President Trump’s proposals on new gun safety measures in the days since a school shooting in Parkland, Fla., last month have sent lawmakers scrambling to keep up with his rapidly evolving views.
Lurching from expressing his strong support for the National Rifle Association to teasing fellow Republicans about their fear of the gun-rights group, Trump has thrown out a wide range of ideas on gun control and school safety that left lawmakers on both sides to piece together a coherent plan from his proposals.
Trump’s suggestions on guns have included arming qualified teachers, raising the minimum age required to purchase certain kinds of firearms, confiscating guns from people suspected of having mental illness, and strengthening background checks for prospective gun owners. Some of his proposals — particularly the idea of taking guns away from people before they receive due process — have roiled conservatives who were already skeptical of Trump’s fidelity to the Second Amendment.
“What they’re into is the negotiation phase. They’re trying to put out everything possible to see where the bites are,” Ford O’Connell, a Republican strategist, said of what the White House has done in the weeks since the Parkland rampage. “But they want to have something concrete done. They don’t want to be seen as doing nothing.”
The White House has instructed its allies to tread carefully on the most contentious gun-related issues, such as age limits and background checks.
For example, a set of talking points circulated by the White House on Feb. 26 and obtained by the Washington Examiner suggested surrogates and associates describe Trump as “supportive of the concept” of raising the minimum age for purchasing semi-automatic weapons from 18 to 21. The talking points noted simply that Trump wants “to strengthen the background check system overall.”
But the messaging guidance offered little in the way of specifics or firm positions, demonstrating the fluidity of the White House’s internal discussions on guns as Trump prepared to sit down with a bipartisan group of lawmakers later in the week.
That now-infamous meeting saw Trump veer from promising to “protect the rights of law-abiding Americans” to advocating that law enforcement officers “take the guns first, go through due process second” if a person is suspected of being mentally unstable.
Some Republicans reacted with shock to the president’s suggestion that authorities confiscate guns from people whose mental state had not yet been adjudicated.
“Is anyone ok with this, because I’m sure as hell not,” Rep.
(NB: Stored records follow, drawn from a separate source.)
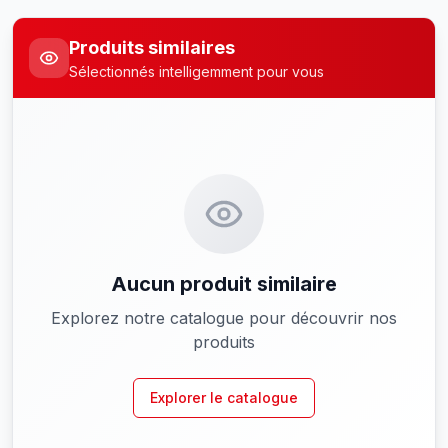
Produits similaires
Sélectionnés intelligemment pour vous
Aucun produit similaire
Explorez notre catalogue pour découvrir nos
produits
Explorer le catalogue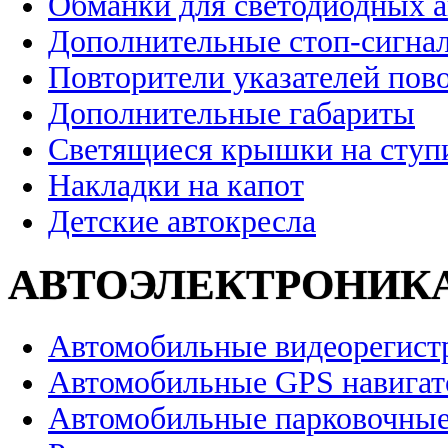
Обманки для светодиодных 
Дополнительные стоп-сигна
Повторители указателей пов
Дополнительные габариты
Светящиеся крышки на ступ
Накладки на капот
Детские автокресла
АВТОЭЛЕКТРОНИК
Автомобильные видеорегист
Автомобильные GPS навига
Автомобильные парковочные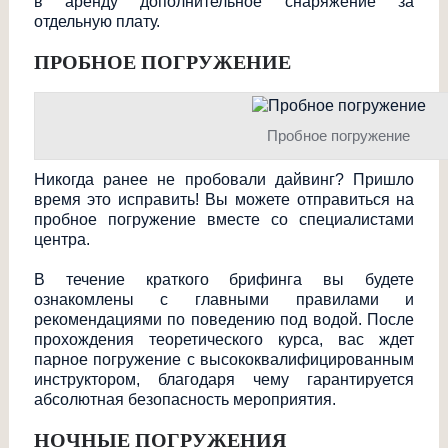
в аренду дополнительное снаряжение за
отдельную плату.
ПРОБНОЕ ПОГРУЖЕНИЕ
Пробное погружение
Никогда ранее не пробовали дайвинг? Пришло
время это исправить! Вы можете отправиться на
пробное погружение вместе со специалистами
центра.
В течение краткого брифинга вы будете
ознакомлены с главными правилами и
рекомендациями по поведению под водой. После
прохождения теоретического курса, вас ждет
парное погружение с высококвалифицир
ованным
инструктором, благодаря чему гарантируется
абсолютная безопасность мероприятия.
НОЧНЫЕ ПОГРУЖЕНИЯ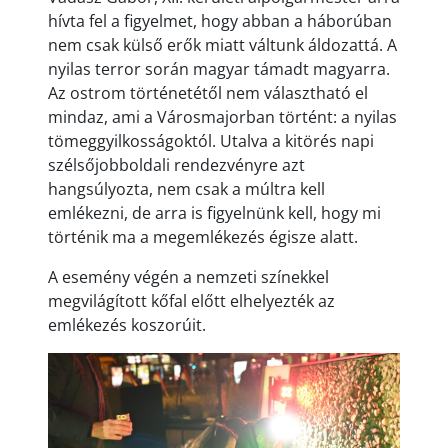
hívta fel a figyelmet, hogy abban a háborúban
nem csak külső erők miatt váltunk áldozattá. A
nyilas terror során magyar támadt magyarra.
Az ostrom történetétől nem választható el
mindaz, ami a Városmajorban történt: a nyilas
tömeggyilkosságoktól. Utalva a kitörés napi
szélsőjobboldali rendezvényre azt
hangsúlyozta, nem csak a múltra kell
emlékezni, de arra is figyelnünk kell, hogy mi
történik ma a megemlékezés égisze alatt.
A esemény végén a nemzeti színekkel
megvilágított kőfal előtt elhelyezték az
emlékezés koszorúit.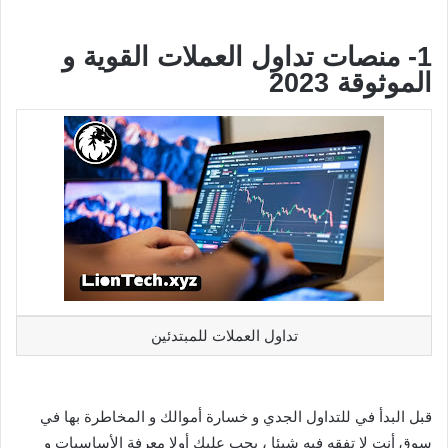
1- منصات تداول العملات القوية و
الموثوقة 2023
تداول العملات للمبتدئين
قبل البدأ في للتداول الجدي و خسارة أموالك و المخاطرة بها في
سوق أنت لا تفقه فيه شيئا ، يجب عليك أولا معرفة الأساسيات و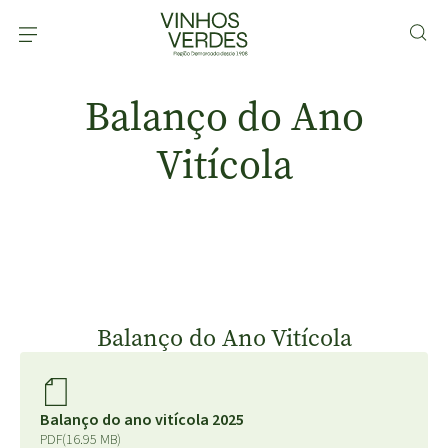
Balanço do Ano
Vitícola
Balanço do Ano Vitícola
Balanço do ano vitícola 2025
PDF
(16.95 MB)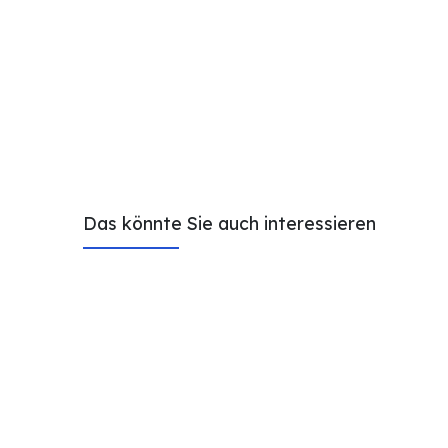
Das könnte Sie auch interessieren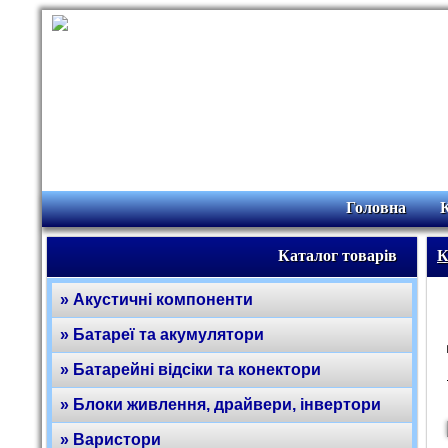
Головна
Каталог товарів
К
» Акустичні компоненти
» Батареї та акумулятори
» Батарейні відсіки та конектори
» Блоки живлення, драйвери, інвертори
» Варистори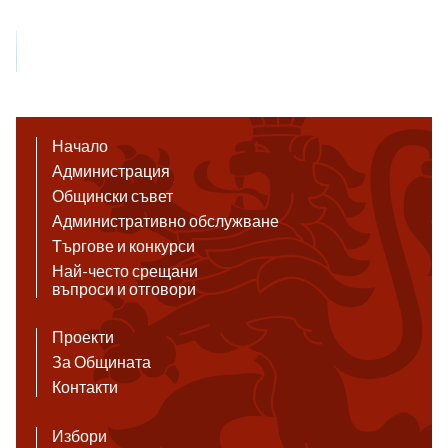
Начало
Администрация
Общински съвет
Административно обслужване
Търгове и конкурси
Най-често срещани
въпроси и отговори
Проекти
За Общината
Контакти
Избори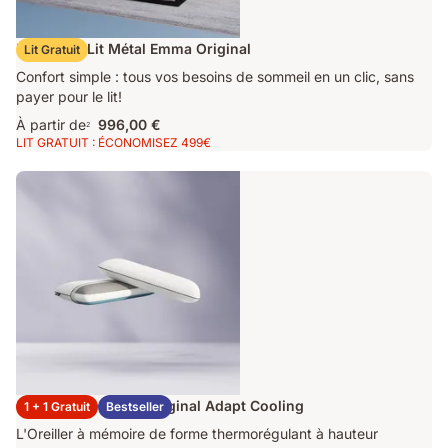
Ensemble Lit Métal Emma Original
Lit Gratuit
Confort simple : tous vos besoins de sommeil en un clic, sans
payer pour le lit!
À partir de
996,00 €
2
LIT GRATUIT : ÉCONOMISEZ 499€
2x Oreillers Emma Original Adapt Cooling
1 + 1 Gratuit
Bestseller
L'Oreiller à mémoire de forme thermorégulant à hauteur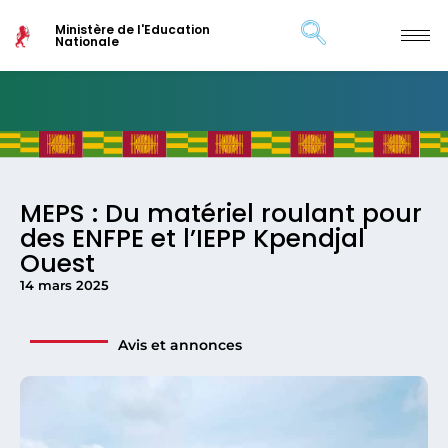
Ministère de l'Education
Nationale
MEPS : Du matériel roulant pour
des ENFPE et l’IEPP Kpendjal
Ouest
14 mars 2025
Avis et annonces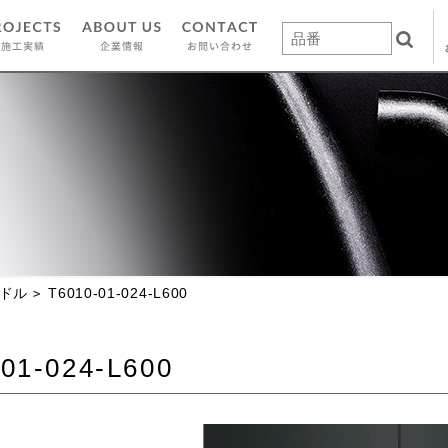
ドル
T6010-01-024-L600
01-024-L600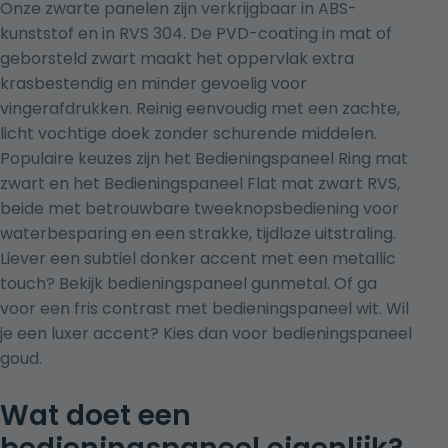
Onze zwarte panelen zijn verkrijgbaar in ABS-
kunststof en in RVS 304. De PVD-coating in mat of
geborsteld zwart maakt het oppervlak extra
krasbestendig en minder gevoelig voor
vingerafdrukken. Reinig eenvoudig met een zachte,
licht vochtige doek zonder schurende middelen.
Populaire keuzes zijn het Bedieningspaneel Ring mat
zwart en het Bedieningspaneel Flat mat zwart RVS,
beide met betrouwbare tweeknopsbediening voor
waterbesparing en een strakke, tijdloze uitstraling.
Liever een subtiel donker accent met een metallic
touch? Bekijk
bedieningspaneel gunmetal
. Of ga
voor een fris contrast met
bedieningspaneel wit
. Wil
je een luxer accent? Kies dan voor
bedieningspaneel
goud
.
Wat doet een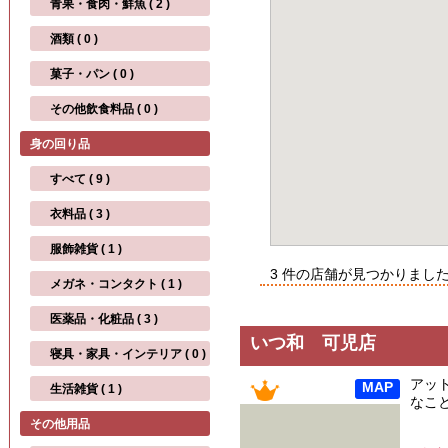
青果・食肉・鮮魚 ( 2 )
酒類 ( 0 )
菓子・パン ( 0 )
その他飲食料品 ( 0 )
身の回り品
すべて ( 9 )
衣料品 ( 3 )
服飾雑貨 ( 1 )
3 件の店舗が見つかりまし
メガネ・コンタクト ( 1 )
医薬品・化粧品 ( 3 )
いつ和 可児店
寝具・家具・インテリア ( 0 )
アッ
MAP
生活雑貨 ( 1 )
なこ
その他用品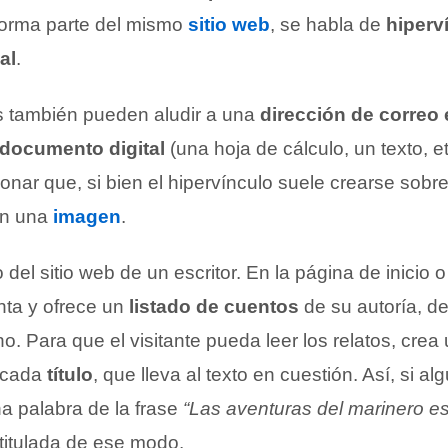
forma parte del mismo
sitio web
, se habla de
hiperv
al
.
s también pueden aludir a una
dirección de correo 
documento digital
(una hoja de cálculo, un texto, et
nar que, si bien el hipervínculo suele crearse sobr
en una
imagen
.
del sitio web de un escritor. En la página de inicio
nta y ofrece un
listado de cuentos
de su autoría, de
no. Para que el visitante pueda leer los relatos, crea
 cada
título
, que lleva al texto en cuestión. Así, si a
a palabra de la frase
“Las aventuras del marinero e
a titulada de ese modo.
Thomas Massie, R-Ky., tweeted on March 1. “I swore an oath to support and defend the [C]onstitution. Speak up.”
Unlike many Republicans who have engaged in the national conversation about guns over the past several years, Trump has openly discussed his relationship with the NRA and has even defended the organization that anti-gun activists frequently characterize as the powerful puppeteer behind pro-gun politicians.
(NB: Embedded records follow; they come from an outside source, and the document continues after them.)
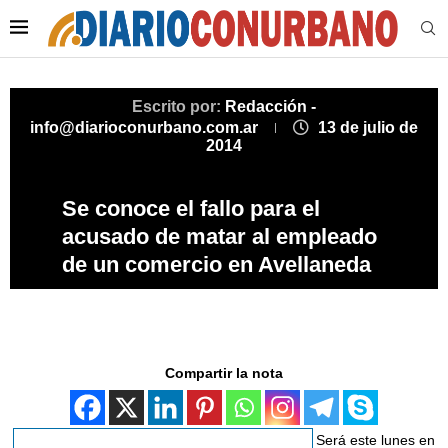
Escrito por:
Redacción -
info@diarioconurbano.com.ar
13 de julio de
2014
Se conoce el fallo para el
acusado de matar al empleado
de un comercio en Avellaneda
Compartir la nota
Será este lunes en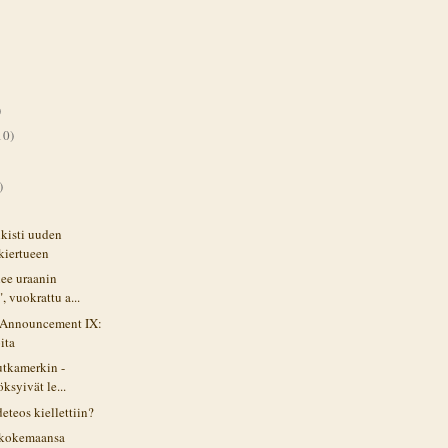
)
10)
)
lkisti uuden
kiertueen
ee uraanin
, vuokrattu a...
e Announcement IX:
ita
utkamerkin -
öksyivät le...
eteos kiellettiin?
ä kokemaansa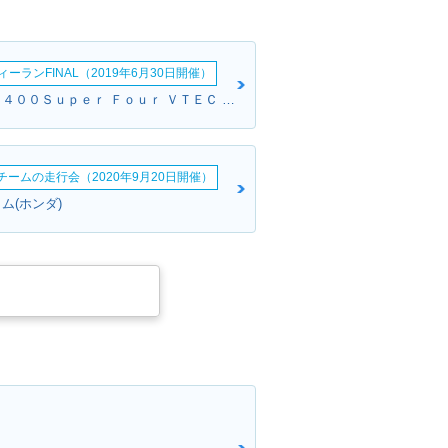
ーランFINAL（2019年6月30日開催）
マサさん:ＣＢ４００Ｓｕｐｅｒ Ｆｏｕｒ ＶＴＥＣ ＳＰＥＣ２(ホンダ)
erチームの走行会（2020年9月20日開催）
ム(ホンダ)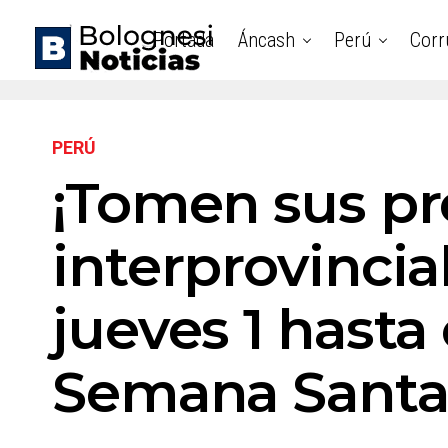
Portada
Áncash
Perú
Corr
PERÚ
¡Tomen sus pr
interprovincia
jueves 1 hasta
Semana Sant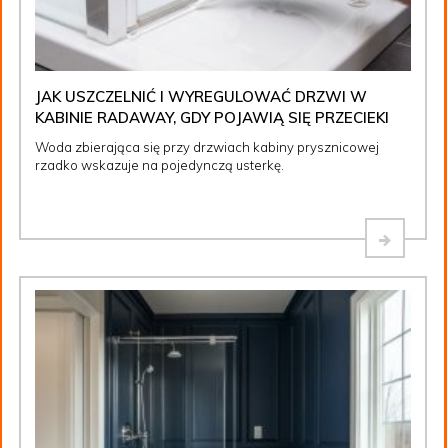
JAK USZCZELNIĆ I WYREGULOWAĆ DRZWI W
KABINIE RADAWAY, GDY POJAWIĄ SIĘ PRZECIEKI
Woda zbierająca się przy drzwiach kabiny prysznicowej
rzadko wskazuje na pojedynczą usterkę.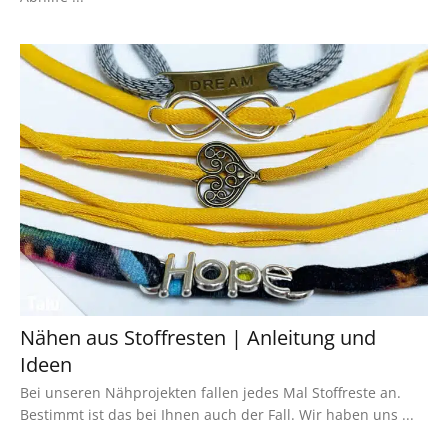
Nähen aus Stoffresten | Anleitung und
Ideen
Bei unseren Nähprojekten fallen jedes Mal Stoffreste an.
Bestimmt ist das bei Ihnen auch der Fall. Wir haben uns ...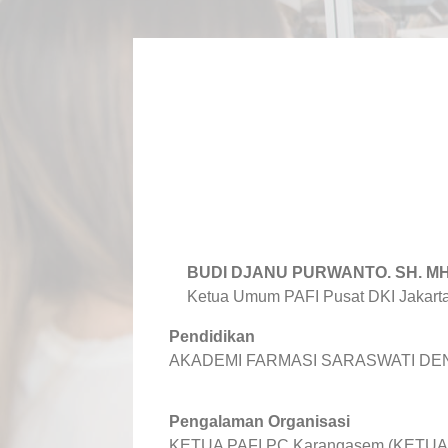
BUDI DJANU PURWANTO. SH. M
Ketua Umum PAFI Pusat DKI Jakart
Pendidikan
AKADEMI FARMASI SARASWATI DEN
Pengalaman Organisasi
KETUA PAFI PC Karangasem (KETUA D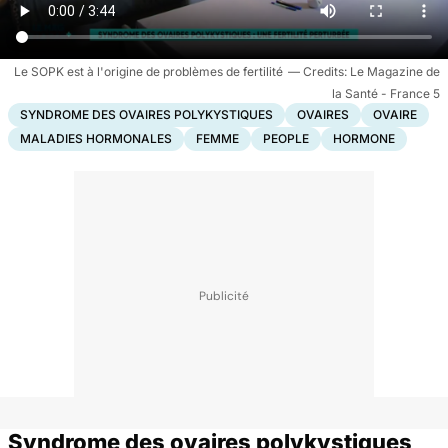
Le SOPK est à l'origine de problèmes de fertilité
Le Magazine de
la Santé - France 5
SYNDROME DES OVAIRES POLYKYSTIQUES
OVAIRES
OVAIRE
MALADIES HORMONALES
FEMME
PEOPLE
HORMONE
Syndrome des ovaires polykystiques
“I’m a fan of the NRA. I mean, there’s no bigger fan. I’m a big fan of the NRA,” Trump said during his Feb. 28 meeting with Republican and Democratic lawmakers.
After Trump announced last week that he had shared a private lunch with NRA executives the weekend prior, critics seized on the subtle shift in the White House’s language about age limits as evidence that Trump had watered down his support for raising the age required to purchase semi-automatic weapons in response to the NRA’s opposition.
But Trump ribbed his fellow Republicans on Feb. 28 about their relationships to the NRA, encouraging lawmakers not to be “petrified” of the group’s opposition to raising the age limit for purchasing certain weapons.
“These are great patriots. They love our country. But that doesn’t mean we have to agree on everything,” Trump said of the NRA. “It doesn’t make sense that I have to wait until I’m 21 to get a handgun, but I can get this weapon at 18. I don’t know.”
Brad Blakeman, a Republican strategist and former aide to George W. Bush, said Trump’s decision to open up his bipartisan meeting with lawmakers was a “brilliant” move.
“He left both sides with options and opportunities. He neither lectured nor demanded,” Blakeman said. “It is up to Congress to craft legislation that solves problems and is capable of getting to the [president’s] desk.”
Democrats have bristled at Trump’s push to incentivize teachers with the proper training to carry guns in schools. Some, including Washington’s Democratic Gov. Jay Inslee, have encouraged Trump to remove the proposal from his gun platform altogether in order to proceed with discussions on other measures.
“Republicans see this as a security issue. Democrats see this a gun issue, and that’s certainly where the rub comes,” O’Connell said. “[Trump] is trying to find where the sweet spot is.”